All shares of capital stock of the Company that are owned directly or indirectly
by the Company shall be canceled and no stock of FTI or other consideration
shall be delivered in exchange therefor.
(c) Conversion of Capital Stock of the Company. Subject to
Section 4.1(d), (e), (f) and (g) below, the aggregate number of shares of
Company Common Stock (other than shares to be canceled pursuant to Section
4.1(b)) that is issued and outstanding immediately prior to the Effective Time
shall automatically be canceled and extinguished and converted, without any
action on the part of the holders thereof, into the right to receive that number
of shares of common stock, $0.01 par value, of FTI ("FTI Common Stock") that is
equal to the Merger Consideration (as defined in Section 4.1(d) of the
Agreement). All such shares of Company Common Stock, when so converted, shall no
longer be outstanding and shall be automatically canceled and retired and shall
cease to exist, and each holder of a certificate representing any such shares
shall cease to have any rights with respect thereto, except the right to receive
the shares of FTI Common Stock to be issued or paid in consideration therefor
upon the surrender of such certificate in accordance with Section 4.2 of this
Agreement. The ratio pursuant to which each share of Company Common Stock will
be exchanged for shares of FTI Common Stock will be determined by dividing
415,000 shares of FTI Common Stock to be issued as the Merger Consideration by
7,100,000, which is the number of shares of Company Common Stock outstanding
(referred to hereafter as the "Exchange Ratio").

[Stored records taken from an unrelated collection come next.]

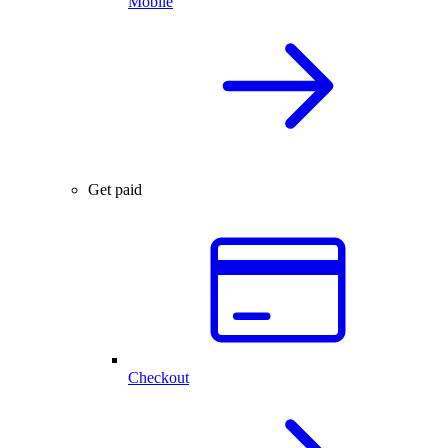
Mobile
Get paid
Checkout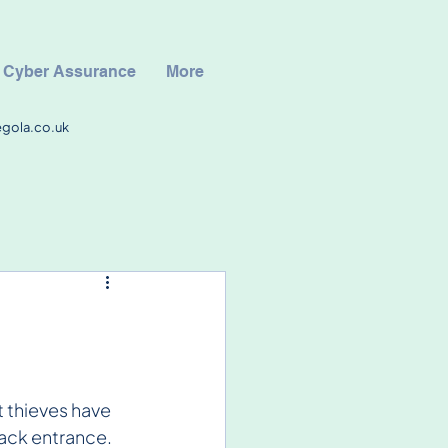
Cyber Assurance
More
egola.co.uk
t thieves have 
ack entrance. 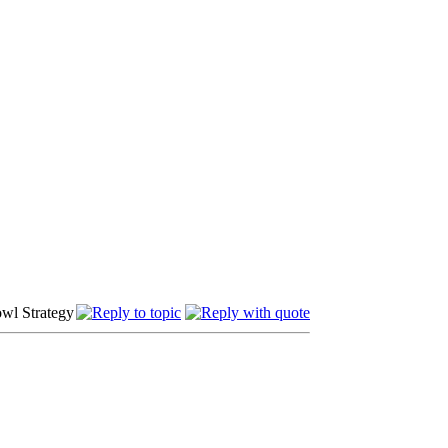
owl Strategy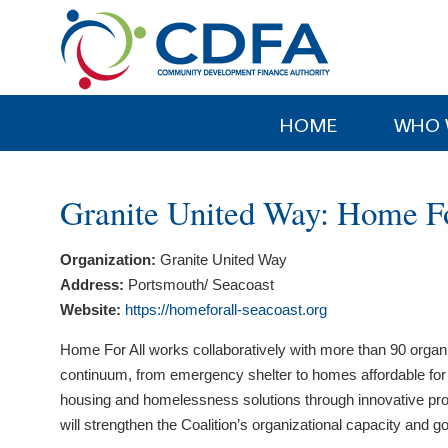
Please
note:
This
website
includes
HOME
WHO 
an
accessibility
system.
Granite United Way: Home Fo
Press
Control-
Organization:
Granite United Way
F11
Address:
Portsmouth/ Seacoast
to
Website:
https://homeforall-seacoast.org
adjust
the
Home For All works collaboratively with more than 90 organ
website
continuum, from emergency shelter to homes affordable for wor
to
housing and homelessness solutions through innovative prog
people
will strengthen the Coalition’s organizational capacity and go
with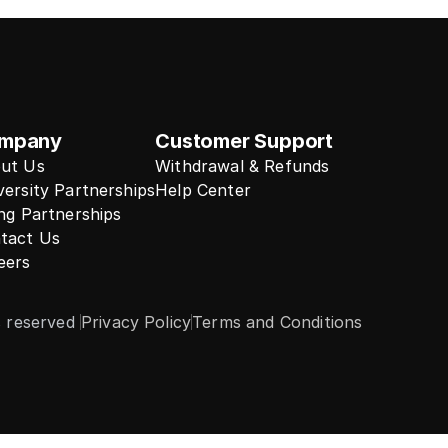
mpany
Customer Support
ut Us
Withdrawal & Refunds
versity Partnerships
Help Center
ing Partnerships
tact Us
eers
s reserved 
Privacy Policy
Terms and Conditions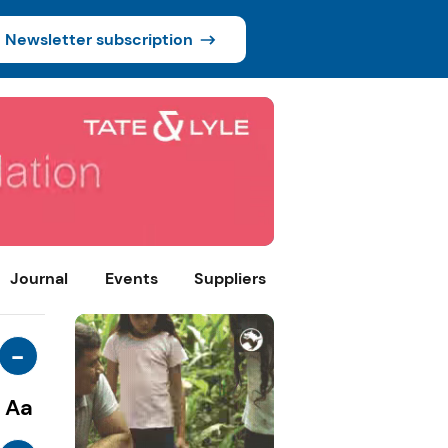
Newsletter subscription
Journal
Events
Suppliers
-
Aa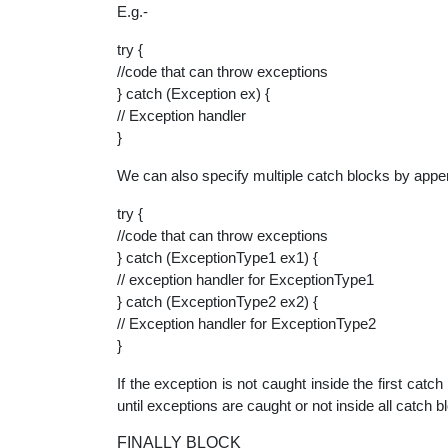
E.g.-
try {
//code that can throw exceptions
} catch (Exception ex) {
// Exception handler
}
We can also specify multiple catch blocks by appe
try {
//code that can throw exceptions
} catch (ExceptionType1 ex1) {
// exception handler for ExceptionType1
} catch (ExceptionType2 ex2) {
// Exception handler for ExceptionType2
}
If the exception is not caught inside the first catch
until exceptions are caught or not inside all catch b
FINALLY BLOCK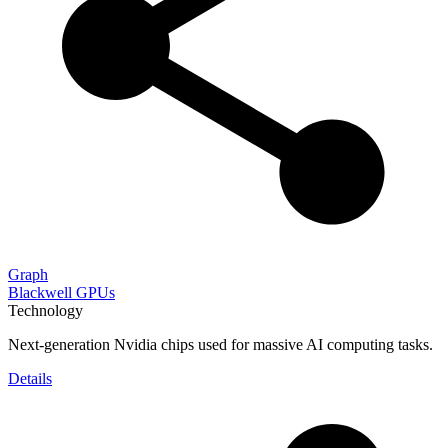
Graph
Blackwell GPUs
Technology
Next-generation Nvidia chips used for massive AI computing tasks.
Details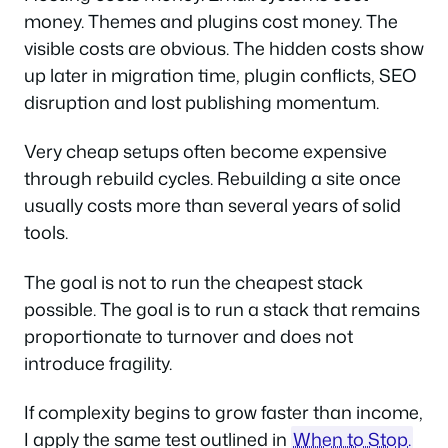
money. Themes and plugins cost money. The
visible costs are obvious. The hidden costs show
up later in migration time, plugin conflicts, SEO
disruption and lost publishing momentum.
Very cheap setups often become expensive
through rebuild cycles. Rebuilding a site once
usually costs more than several years of solid
tools.
The goal is not to run the cheapest stack
possible. The goal is to run a stack that remains
proportionate to turnover and does not
introduce fragility.
If complexity begins to grow faster than income,
I apply the same test outlined in
When to Stop.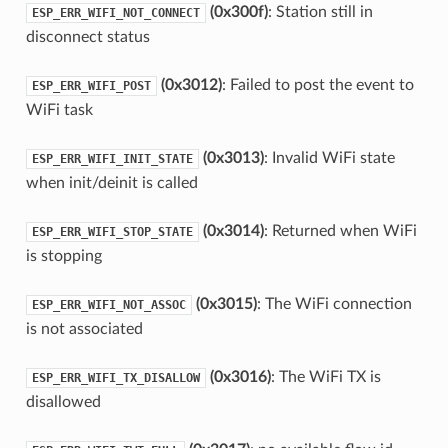
(0x300f)
: Station still in
ESP_ERR_WIFI_NOT_CONNECT
disconnect status
(0x3012)
: Failed to post the event to
ESP_ERR_WIFI_POST
WiFi task
(0x3013)
: Invalid WiFi state
ESP_ERR_WIFI_INIT_STATE
when init/deinit is called
(0x3014)
: Returned when WiFi
ESP_ERR_WIFI_STOP_STATE
is stopping
(0x3015)
: The WiFi connection
ESP_ERR_WIFI_NOT_ASSOC
is not associated
(0x3016)
: The WiFi TX is
ESP_ERR_WIFI_TX_DISALLOW
disallowed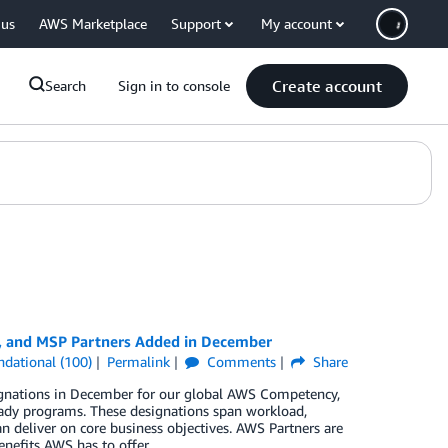
 us
AWS Marketplace
Support
My account
Create account
Search
Sign in to console
y, and MSP Partners Added in December
ndational (100)
Permalink
Comments
Share
ignations in December for our global AWS Competency,
ady programs. These designations span workload,
n deliver on core business objectives. AWS Partners are
enefits AWS has to offer.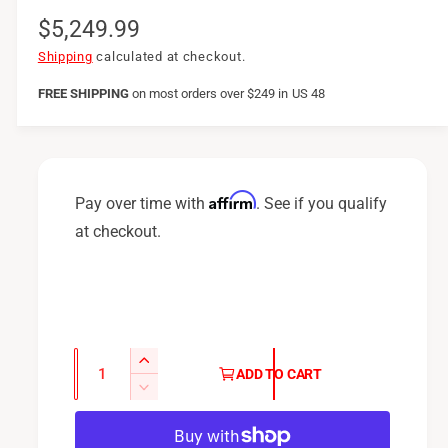
R
$5,249.99
e
Shipping
calculated at checkout.
g
FREE SHIPPING
on
most orders over $249 in US 48
u
l
a
Affirm
Pay over time with
. See if you qualify
r
at checkout.
p
r
i
c
Q
I
ADD TO CART
u
e
n
D
c
a
e
r
c
n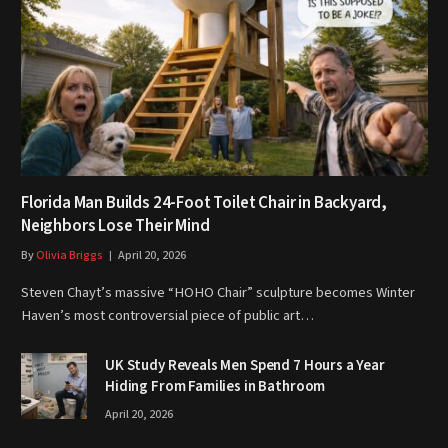
Florida Man Builds 24-Foot Toilet Chair in Backyard,
Neighbors Lose Their Mind
By
Olivia Briggs
April 20, 2026
Steven Chayt’s massive “HOHO Chair” sculpture becomes Winter
Haven’s most controversial piece of public art…
UK Study Reveals Men Spend 7 Hours a Year
Hiding From Families in Bathroom
April 20, 2026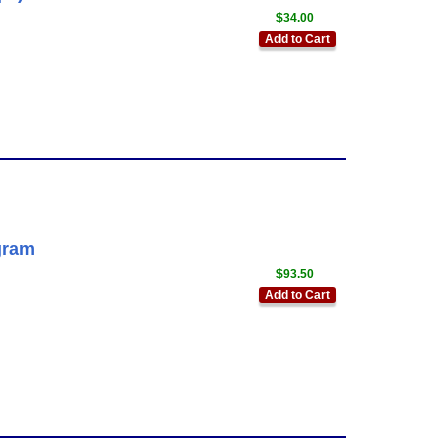
$34.00
Add to Cart
gram
$93.50
Add to Cart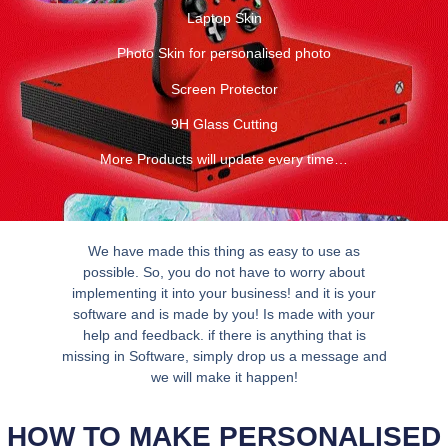
Laptop Skin
Photo Skin for personalised photo
Screen Protector
9H Glass Cutting
More Products will update every time…
We have made this thing as easy to use as
possible. So, you do not have to worry about
implementing it into your business! and it is your
software and is made by you! Is made with your
help and feedback. if there is anything that is
missing in Software, simply drop us a message and
we will make it happen!
HOW TO MAKE PERSONALISED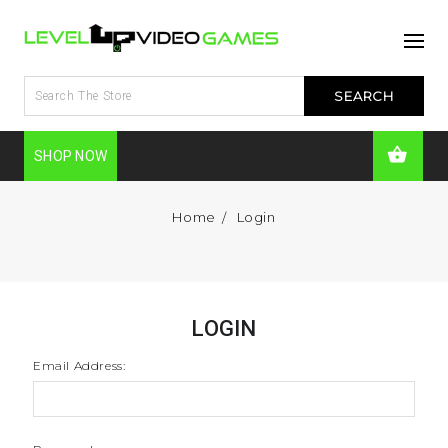
SHOP NOW
Home
Login
LOGIN
Email Address: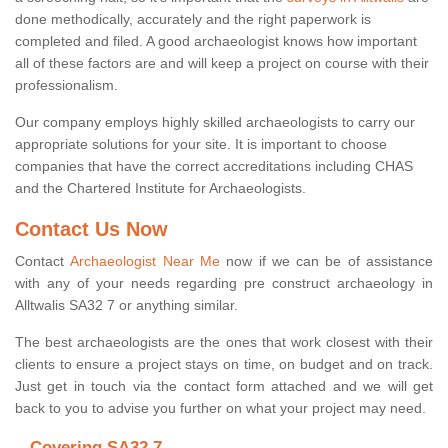
done methodically, accurately and the right paperwork is
completed and filed. A good archaeologist knows how important
all of these factors are and will keep a project on course with their
professionalism.
Our company employs highly skilled archaeologists to carry our
appropriate solutions for your site. It is important to choose
companies that have the correct accreditations including CHAS
and the Chartered Institute for Archaeologists.
Contact Us Now
Contact
Archaeologist Near Me
now if we can be of assistance
with any of your needs regarding pre construct archaeology in
Alltwalis SA32 7 or anything similar.
The best archaeologists are the ones that work closest with their
clients to ensure a project stays on time, on budget and on track.
Just get in touch via the contact form attached and we will get
back to you to advise you further on what your project may need.
Covering SA32 7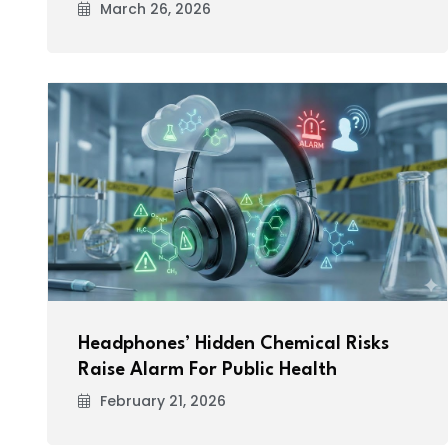
March 26, 2026
Headphones’ Hidden Chemical Risks
Raise Alarm For Public Health
February 21, 2026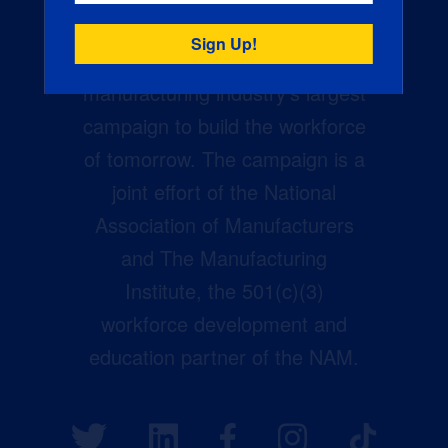
Creators Wanted is the
manufacturing industry’s largest
campaign to build the workforce
of tomorrow. The campaign is a
joint effort of the National
Association of Manufacturers
and The Manufacturing
Institute, the 501(c)(3)
workforce development and
education partner of the NAM.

(d) Merger Consideration. The consideration to be paid by FTI
pursuant to the merger is 415,000 shares of FTI Common Stock (the "Merger
Consideration"). Such shares of FTI Common Stock will not be registered under
the Securities Act of 1933, as amended (the "1933 Act"), but will be issued in
reliance upon an exemption from the registration requirements of the "1933 Act".
Such shares of FTI Common Stock will be "Restricted Securities" within the
meaning of Rule 144 of the Securities Act of 1933, as amended (the "Act"), and
may not be offered, transferred, sold or otherwise disposed of except if
registered under the Act and applicable state securities laws or if exemptions
is available thereunder.
(e) Adjustment of Exchange Ratio. If between the date of the
Plan and the Effective Time, the outstanding shares of FTI Common Stock (or,
subject to compliance with Section 5.3 of the Agreement, Company Common Stock)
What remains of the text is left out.